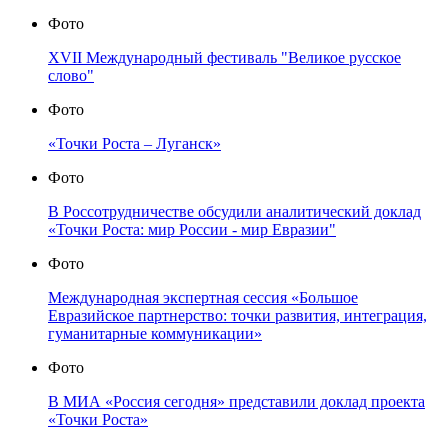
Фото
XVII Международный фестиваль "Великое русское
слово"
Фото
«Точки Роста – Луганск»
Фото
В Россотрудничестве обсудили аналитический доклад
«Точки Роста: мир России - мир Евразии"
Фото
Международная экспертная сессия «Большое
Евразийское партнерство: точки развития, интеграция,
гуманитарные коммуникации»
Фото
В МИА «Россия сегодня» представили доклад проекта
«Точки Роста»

---

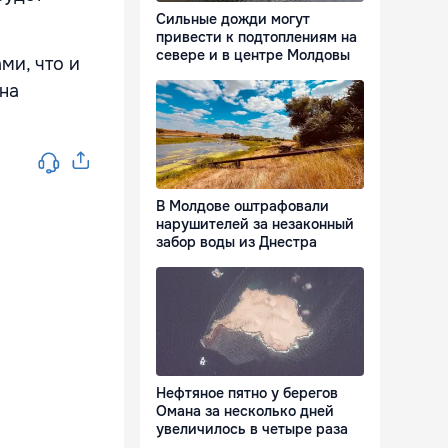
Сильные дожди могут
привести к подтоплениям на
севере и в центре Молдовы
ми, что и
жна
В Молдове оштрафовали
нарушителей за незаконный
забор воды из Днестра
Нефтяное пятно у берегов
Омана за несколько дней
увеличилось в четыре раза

§ **TO DO**
Would you please filter the lines above and copy every one that includes "Роста"?

§ **ANSWER BELOW**
«Точки Роста – Луганск»
«Точки Роста: мир России - мир Евразии"
«Точки Роста»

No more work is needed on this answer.